▶ **What is being asked**: Would you please repeat exactly the entries below, starting at the line with "Овие 2 хороскопски знаци" and ending at the line with "Alle hogedrukreinigers", and nothing outside that range? Leave out the pictures.

▶ **Records drawn from a dataset**:
******

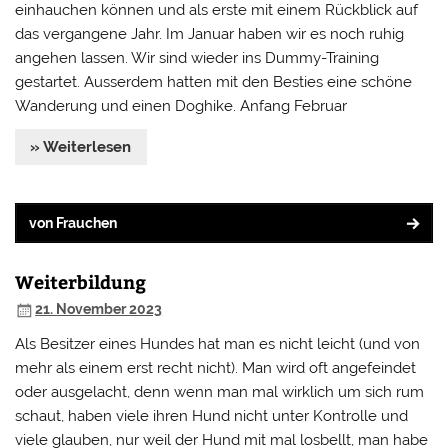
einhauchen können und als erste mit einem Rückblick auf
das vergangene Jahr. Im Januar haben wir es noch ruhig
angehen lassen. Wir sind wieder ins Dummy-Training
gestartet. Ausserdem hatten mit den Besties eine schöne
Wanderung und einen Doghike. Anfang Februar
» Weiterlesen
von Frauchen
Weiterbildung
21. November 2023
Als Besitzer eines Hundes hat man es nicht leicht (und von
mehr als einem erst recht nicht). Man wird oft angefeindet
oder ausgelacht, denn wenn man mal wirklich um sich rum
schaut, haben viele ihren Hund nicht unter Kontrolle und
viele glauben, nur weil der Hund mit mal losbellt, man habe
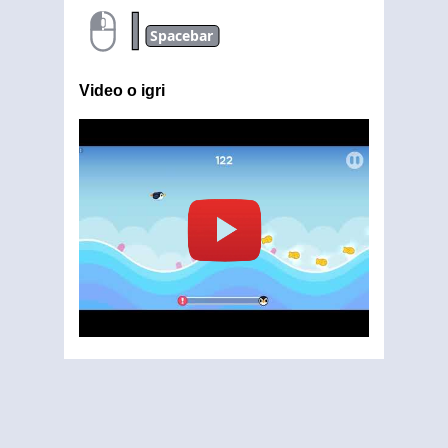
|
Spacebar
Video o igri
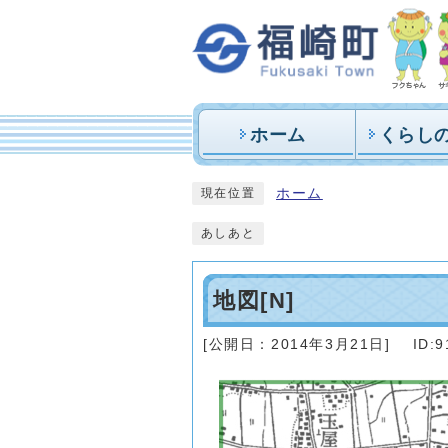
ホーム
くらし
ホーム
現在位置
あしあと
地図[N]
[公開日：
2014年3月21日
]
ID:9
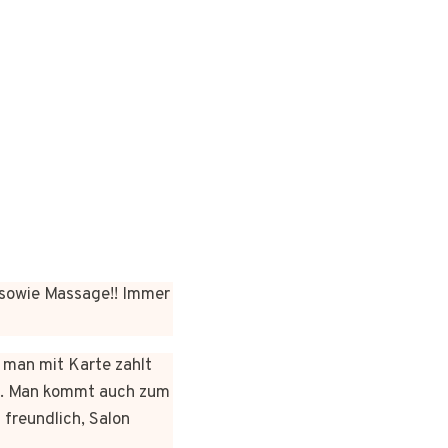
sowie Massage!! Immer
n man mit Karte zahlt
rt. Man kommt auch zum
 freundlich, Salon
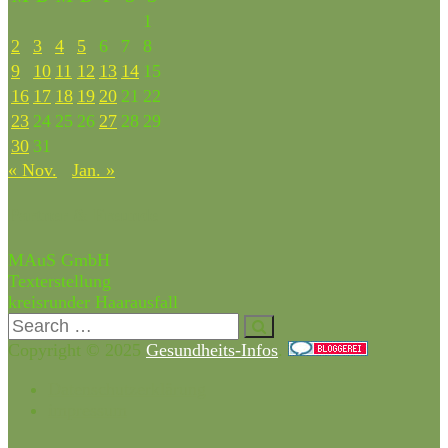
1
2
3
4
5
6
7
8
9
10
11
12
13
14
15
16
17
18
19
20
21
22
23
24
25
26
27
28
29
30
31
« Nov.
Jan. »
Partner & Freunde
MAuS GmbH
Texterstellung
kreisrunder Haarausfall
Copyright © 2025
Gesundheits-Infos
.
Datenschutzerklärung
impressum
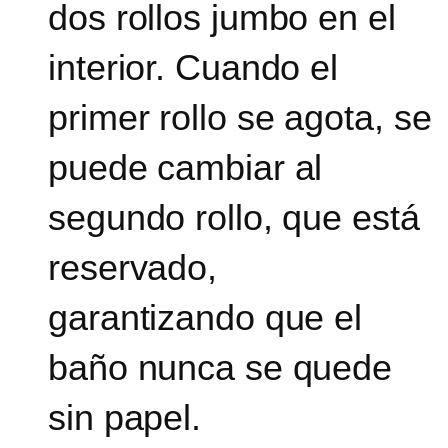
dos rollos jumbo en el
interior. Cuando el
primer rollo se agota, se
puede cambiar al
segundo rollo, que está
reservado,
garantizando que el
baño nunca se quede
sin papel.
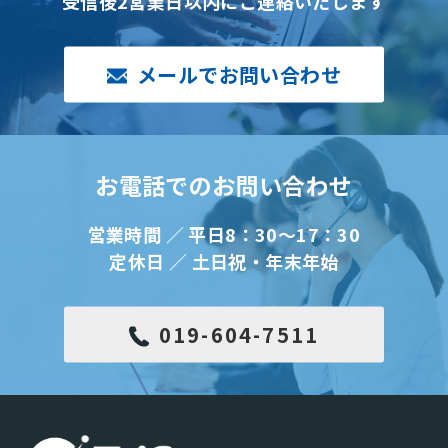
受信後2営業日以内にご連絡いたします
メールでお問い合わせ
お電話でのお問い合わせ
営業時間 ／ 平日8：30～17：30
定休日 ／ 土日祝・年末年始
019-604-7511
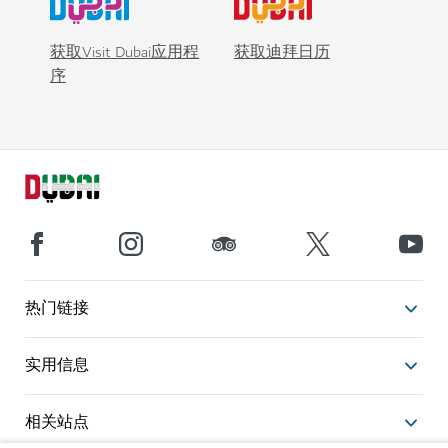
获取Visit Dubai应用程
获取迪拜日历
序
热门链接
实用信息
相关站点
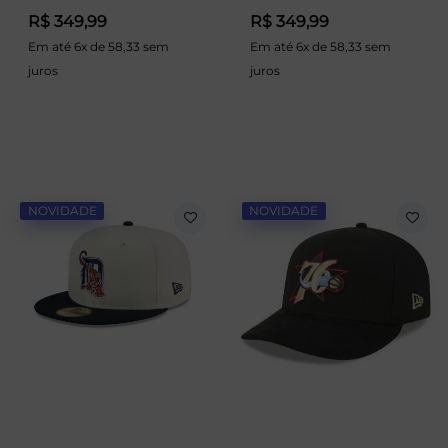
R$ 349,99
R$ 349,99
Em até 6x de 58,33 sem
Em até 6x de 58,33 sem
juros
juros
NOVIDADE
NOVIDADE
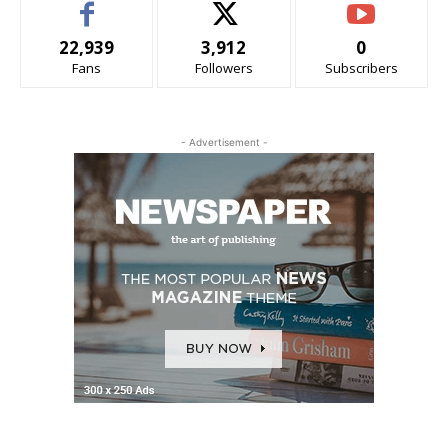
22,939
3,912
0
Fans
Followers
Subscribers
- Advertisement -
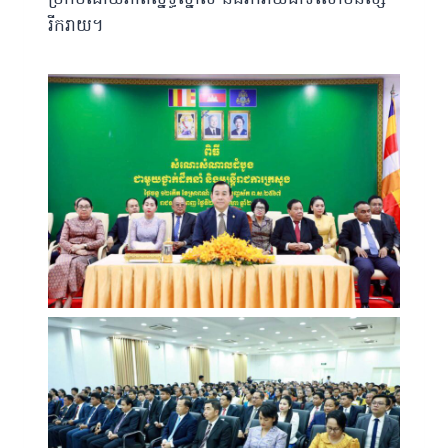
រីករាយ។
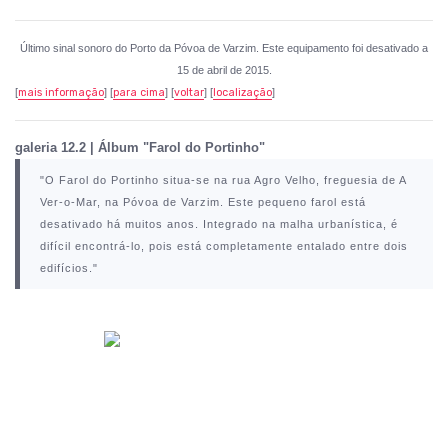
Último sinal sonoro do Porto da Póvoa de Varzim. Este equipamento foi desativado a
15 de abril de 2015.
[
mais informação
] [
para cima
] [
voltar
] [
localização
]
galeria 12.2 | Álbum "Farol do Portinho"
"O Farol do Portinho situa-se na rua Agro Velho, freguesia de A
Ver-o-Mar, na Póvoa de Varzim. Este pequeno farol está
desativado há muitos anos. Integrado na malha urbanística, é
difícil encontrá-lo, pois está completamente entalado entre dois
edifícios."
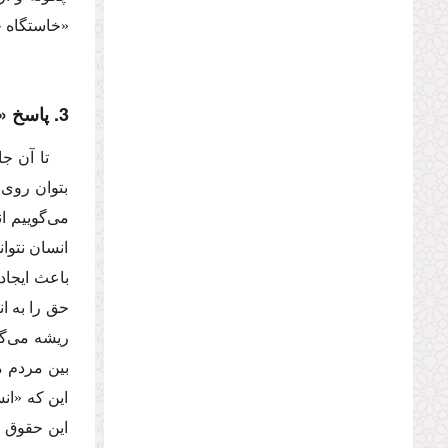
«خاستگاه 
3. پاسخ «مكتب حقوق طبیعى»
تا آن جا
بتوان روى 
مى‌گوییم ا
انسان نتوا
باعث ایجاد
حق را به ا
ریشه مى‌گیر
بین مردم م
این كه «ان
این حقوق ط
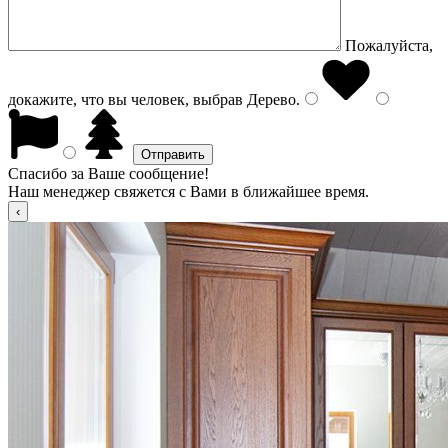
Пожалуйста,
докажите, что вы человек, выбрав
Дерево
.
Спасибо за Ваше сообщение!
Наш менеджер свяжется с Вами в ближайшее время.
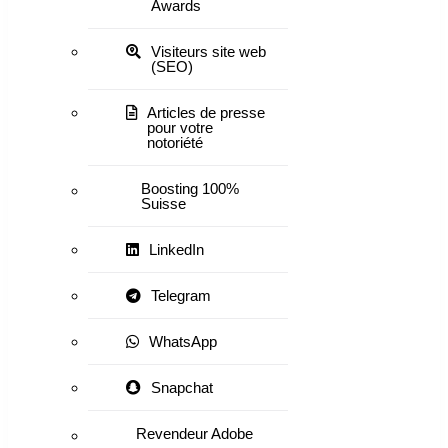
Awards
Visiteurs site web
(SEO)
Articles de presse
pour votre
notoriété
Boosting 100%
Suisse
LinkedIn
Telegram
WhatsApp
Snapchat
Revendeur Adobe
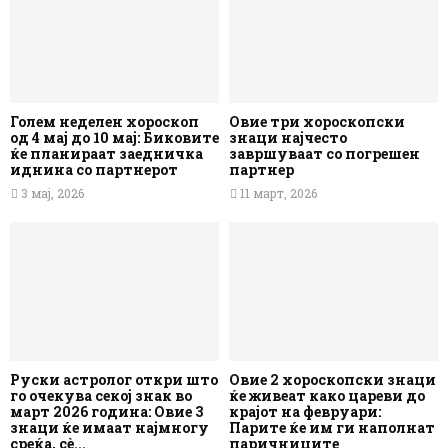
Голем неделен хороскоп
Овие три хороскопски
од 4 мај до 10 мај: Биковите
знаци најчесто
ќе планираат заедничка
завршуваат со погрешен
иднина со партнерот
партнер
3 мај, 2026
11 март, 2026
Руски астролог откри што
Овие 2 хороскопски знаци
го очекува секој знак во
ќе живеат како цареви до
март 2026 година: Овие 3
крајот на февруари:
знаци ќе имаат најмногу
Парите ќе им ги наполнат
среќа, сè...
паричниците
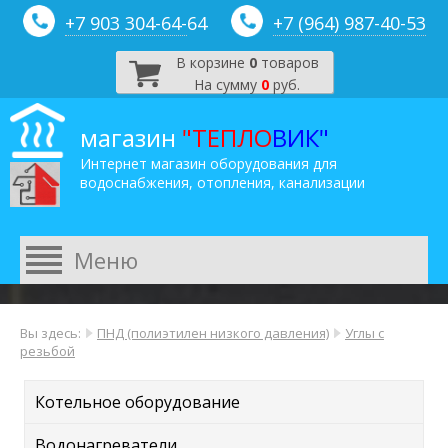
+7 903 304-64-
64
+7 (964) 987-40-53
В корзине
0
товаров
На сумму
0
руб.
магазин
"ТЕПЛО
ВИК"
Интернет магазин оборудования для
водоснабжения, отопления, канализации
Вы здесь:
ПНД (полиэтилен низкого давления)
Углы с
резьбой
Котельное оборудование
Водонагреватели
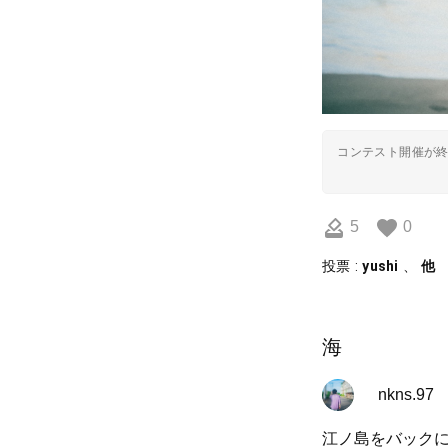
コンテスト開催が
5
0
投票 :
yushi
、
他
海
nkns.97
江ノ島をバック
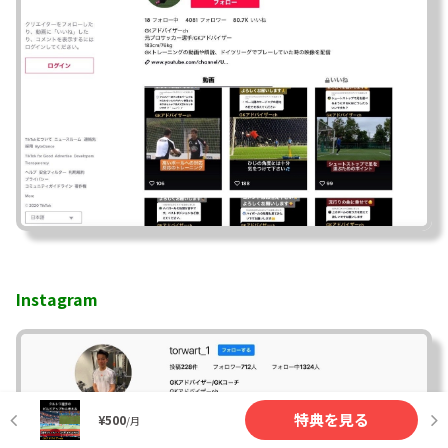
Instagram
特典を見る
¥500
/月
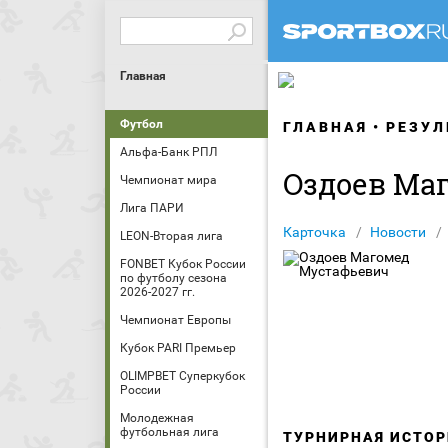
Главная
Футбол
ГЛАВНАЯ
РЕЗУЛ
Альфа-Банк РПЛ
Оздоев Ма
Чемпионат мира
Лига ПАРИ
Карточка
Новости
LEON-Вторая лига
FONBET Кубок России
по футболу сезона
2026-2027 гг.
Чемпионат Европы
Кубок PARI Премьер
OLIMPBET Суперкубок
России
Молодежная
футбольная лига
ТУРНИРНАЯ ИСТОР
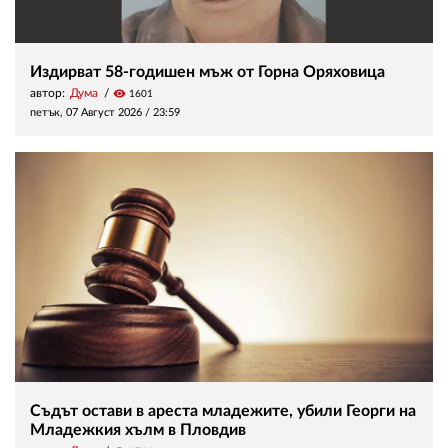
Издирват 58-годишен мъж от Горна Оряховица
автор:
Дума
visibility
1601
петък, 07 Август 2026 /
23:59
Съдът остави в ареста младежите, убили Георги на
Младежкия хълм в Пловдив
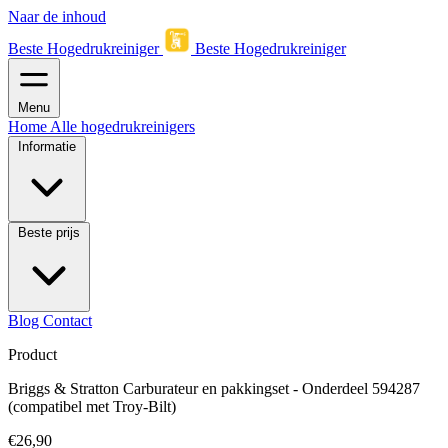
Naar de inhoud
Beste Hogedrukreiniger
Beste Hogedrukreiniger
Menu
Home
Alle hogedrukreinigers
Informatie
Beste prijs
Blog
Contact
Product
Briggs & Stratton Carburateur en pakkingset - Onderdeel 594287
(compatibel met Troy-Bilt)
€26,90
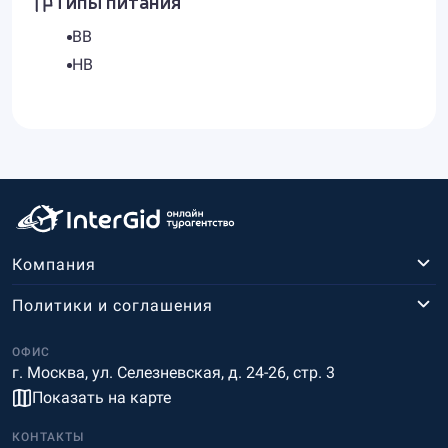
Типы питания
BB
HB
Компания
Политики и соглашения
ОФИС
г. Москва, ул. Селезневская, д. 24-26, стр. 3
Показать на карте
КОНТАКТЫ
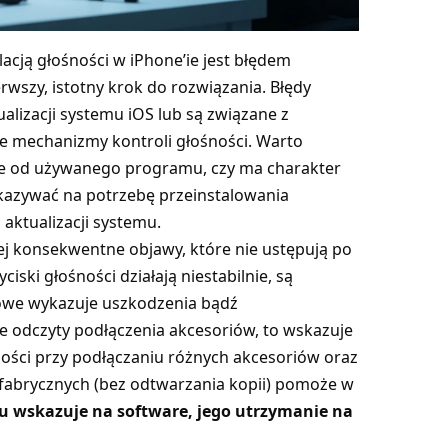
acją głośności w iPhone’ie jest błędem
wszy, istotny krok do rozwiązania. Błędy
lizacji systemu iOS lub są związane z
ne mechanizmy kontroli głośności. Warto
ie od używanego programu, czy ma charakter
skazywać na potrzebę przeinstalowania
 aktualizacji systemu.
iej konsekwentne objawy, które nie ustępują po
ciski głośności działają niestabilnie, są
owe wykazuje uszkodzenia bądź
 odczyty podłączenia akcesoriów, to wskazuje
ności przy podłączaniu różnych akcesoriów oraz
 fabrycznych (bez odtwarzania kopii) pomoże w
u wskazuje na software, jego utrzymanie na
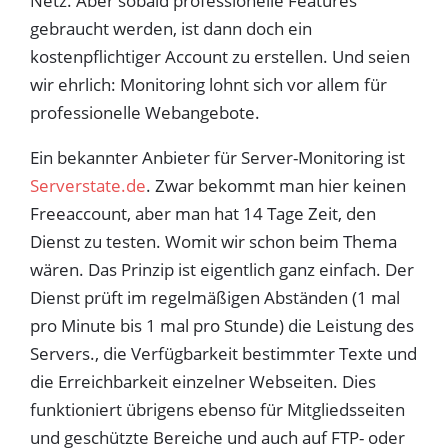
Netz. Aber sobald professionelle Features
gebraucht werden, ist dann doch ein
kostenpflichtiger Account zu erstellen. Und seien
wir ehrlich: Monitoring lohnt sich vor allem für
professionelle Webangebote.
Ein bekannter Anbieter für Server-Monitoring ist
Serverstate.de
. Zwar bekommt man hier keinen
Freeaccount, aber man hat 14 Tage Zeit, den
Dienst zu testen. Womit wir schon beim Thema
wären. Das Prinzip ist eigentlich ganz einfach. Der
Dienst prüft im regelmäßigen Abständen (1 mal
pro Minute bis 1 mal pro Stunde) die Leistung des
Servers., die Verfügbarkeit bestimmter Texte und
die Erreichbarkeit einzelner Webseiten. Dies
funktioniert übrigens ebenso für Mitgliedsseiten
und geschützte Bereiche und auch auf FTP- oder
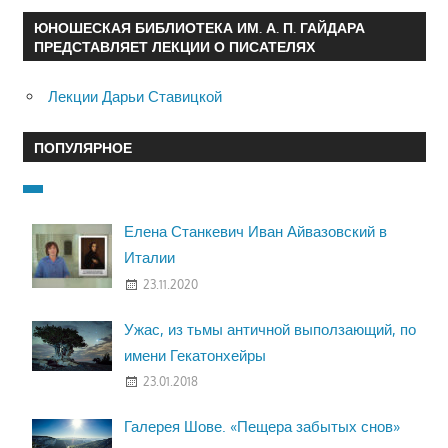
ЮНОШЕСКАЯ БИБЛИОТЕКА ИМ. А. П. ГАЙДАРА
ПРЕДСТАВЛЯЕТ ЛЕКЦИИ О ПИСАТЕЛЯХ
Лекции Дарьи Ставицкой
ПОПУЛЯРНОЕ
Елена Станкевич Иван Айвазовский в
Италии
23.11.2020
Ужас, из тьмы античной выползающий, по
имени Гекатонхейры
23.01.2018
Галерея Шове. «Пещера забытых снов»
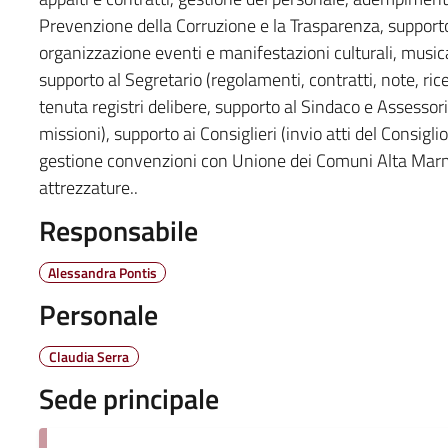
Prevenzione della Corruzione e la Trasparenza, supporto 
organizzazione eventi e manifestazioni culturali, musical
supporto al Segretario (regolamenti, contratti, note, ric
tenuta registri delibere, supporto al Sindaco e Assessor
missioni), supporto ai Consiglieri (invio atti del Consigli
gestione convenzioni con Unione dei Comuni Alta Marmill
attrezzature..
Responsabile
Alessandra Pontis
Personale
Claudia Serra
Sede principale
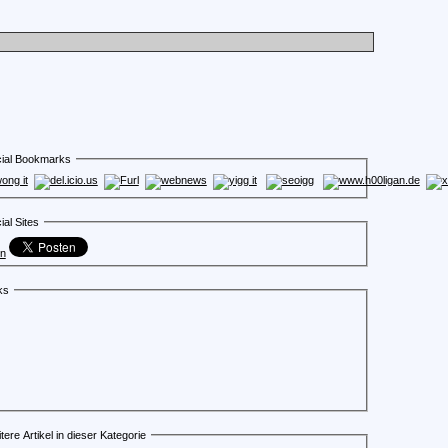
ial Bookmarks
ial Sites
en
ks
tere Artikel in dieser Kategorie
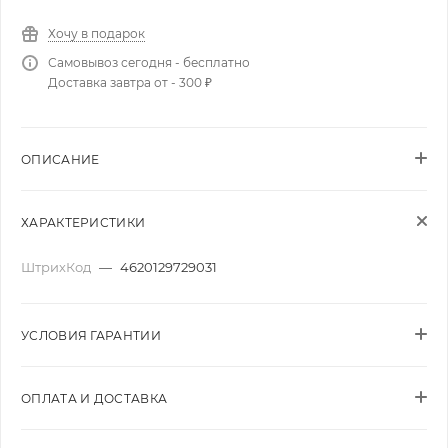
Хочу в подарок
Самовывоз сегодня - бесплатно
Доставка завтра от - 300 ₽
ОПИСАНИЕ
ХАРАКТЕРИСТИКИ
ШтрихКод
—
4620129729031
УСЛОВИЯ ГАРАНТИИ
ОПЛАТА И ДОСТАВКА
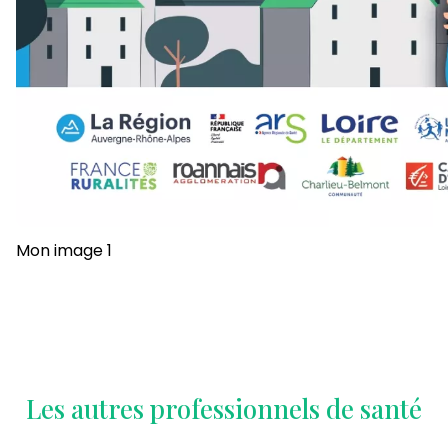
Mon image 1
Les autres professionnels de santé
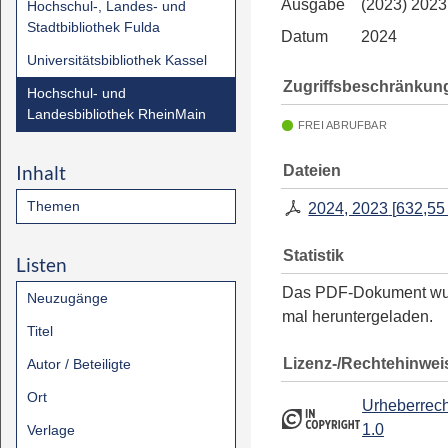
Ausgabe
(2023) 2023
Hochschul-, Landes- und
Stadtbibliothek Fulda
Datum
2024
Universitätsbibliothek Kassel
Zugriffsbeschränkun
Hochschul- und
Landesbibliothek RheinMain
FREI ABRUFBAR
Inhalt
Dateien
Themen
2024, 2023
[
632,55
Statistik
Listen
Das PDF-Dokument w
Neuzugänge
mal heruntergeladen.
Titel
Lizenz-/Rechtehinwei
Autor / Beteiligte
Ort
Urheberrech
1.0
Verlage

******

▶ **Exercise solution**:
Овие 2 хороскопски знаци
го очекува секој знак во
ќе живеат како цареви до
март 2026 година: Овие 3
крајот на февруари:
знаци ќе имаат најмногу
Парите ќе им ги наполнат
среќа, сè...
паричниците
+7 903 304-64-
64
+7 (964) 987-40-53
В корзине
0
товаров
На сумму
0
руб.
магазин
"ТЕПЛО
ВИК"
Интернет магазин оборудования для
водоснабжения, отопления, канализации
Вы здесь:
ПНД (полиэтилен низкого давления)
Углы с
резьбой
Котельное оборудование
Водонагреватели
コンテスト開催が
5
0
投票 :
yushi
、
他
海
nkns.97
江ノ島をバック
Instagram
特典を見る
¥500
/月
Главная
Футбол
ГЛАВНАЯ
РЕЗУЛ
Альфа-Банк РПЛ
Оздоев Ма
Чемпионат мира
Лига ПАРИ
Карточка
Новости
LEON-Вторая лига
FONBET Кубок России
по футболу сезона
2026-2027 гг.
Чемпионат Европы
Кубок PARI Премьер
OLIMPBET Суперкубок
России
Молодежная
футбольная лига
ТУРНИРНАЯ ИСТОР
Издирват 58-годишен мъж от Горна Оряховица
автор:
Дума
visibility
1601
петък, 07 Август 2026 /
23:59
Съдът остави в ареста младежите, убили Георги на
Младежкия хълм в Пловдив
Naar de inhoud
Beste Hogedrukreiniger
Beste Hogedrukreiniger
Menu
Home
Alle hogedrukreinigers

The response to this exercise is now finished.